Simplify troubleshooting in Google Kubernetes Engine with new playbooks
Kyle Benson
Product Manager, Cloud Ops
Here at Google Cloud we are always trying to find new ways to simplify how our customers troubleshoot. We’re excited to announce the introduction of a new troubleshooting experience: recommended interactive playbooks for Google Kubernetes Engine (GKE).
When dealing with issues that may be new to you, but that we’ve seen commonly in the past, these new playbooks can help you more quickly resolve issues and improve your Mean Time to Resolution, or MTTR.
Let’s take a quick look at one of these new example playbooks.
Let’s say we have a GKE cluster and an application requesting more resources than are available to it, such as memory or CPU. In that situation, it’s often the case that a Pod (or Pods) will be marked as ‘unschedulable’.
A Pod being marked as ‘unschedulable’ is a common issue and something we have documented extensively, but let’s see how we can simplify the troubleshooting process.
In the screenshot below we’ve highlighted the notification from the cluster view that Pods are unschedulable.

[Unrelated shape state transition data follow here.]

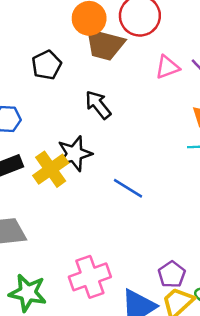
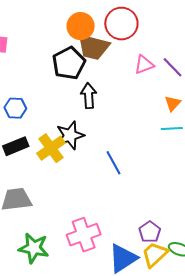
black pentagon: (47, 65) -> (69, 63), moved, size x1.4
black arrow: (98, 105) -> (89, 96), turned 35
blue line: (128, 188) -> (114, 163), turned 30

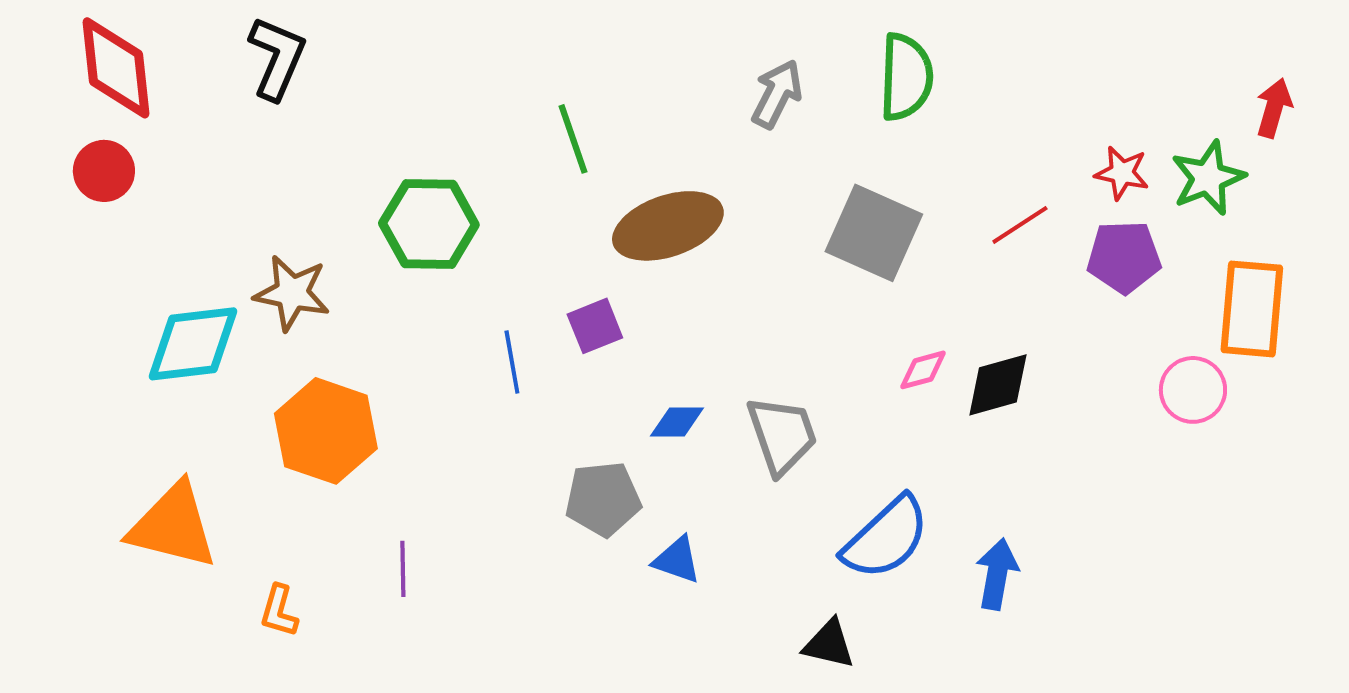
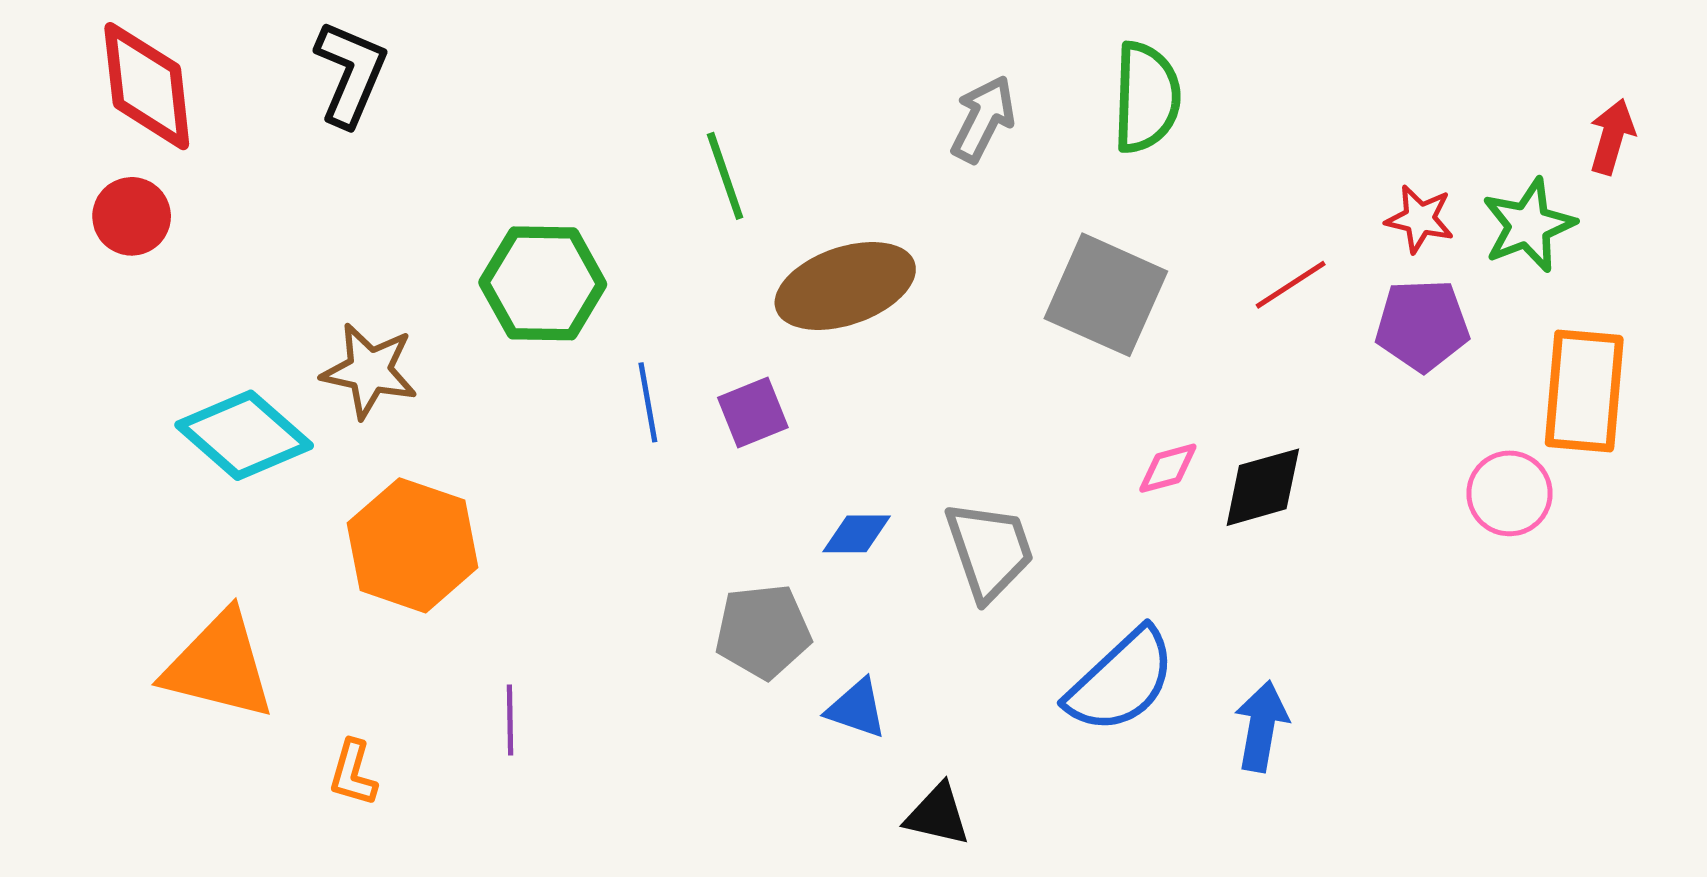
cyan diamond: (193, 344) -> (244, 435), turned 48
blue line: (512, 362) -> (648, 402), moved
black triangle: (829, 644) -> (938, 815), moved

If we click this notification we see a screen appear offering us a few ways to better understand this issue:
Clicking into the playbook, we can see a lot of information relevant to the issue at hand including relevant logs, metrics, and suggested next steps:
We can see from the logs and metrics that the Pods of the Deployment have requested more memory than is available, but that the node has ample resources available and there are no maximum limits on Pods being set. So to resolve this issue, we’ll need to modify the amount of memory the Pod requests, or increase the size of our cluster.
This dashboard is also customizable, so if you’d like you can add or remove components based on what’s most pertinent to you and your organization.
Finally, at the bottom of the playbook, under ‘Future Mitigation Tips’, you can also create an alert policy to look specifically for this issue:
When this alert fires, you’ll be able to acknowledge the incident or click the policy link to jump straight into this dashboard and begin troubleshooting:
This week we’re making two playbooks available: Unschedulable Pods, and a playbook for troubleshooting repeated attempts of a deployment crashing, commonly known as CrashLoopBackOff. We have playbooks for Memory and CPU scaling issues coming soon.
Both will appear as notifications for clusters where issues are present, and we hope this helps you in your troubleshooting journey! As always, if you have any questions or feedback on the product, please let us know by leaving feedback under the question mark icon of the page.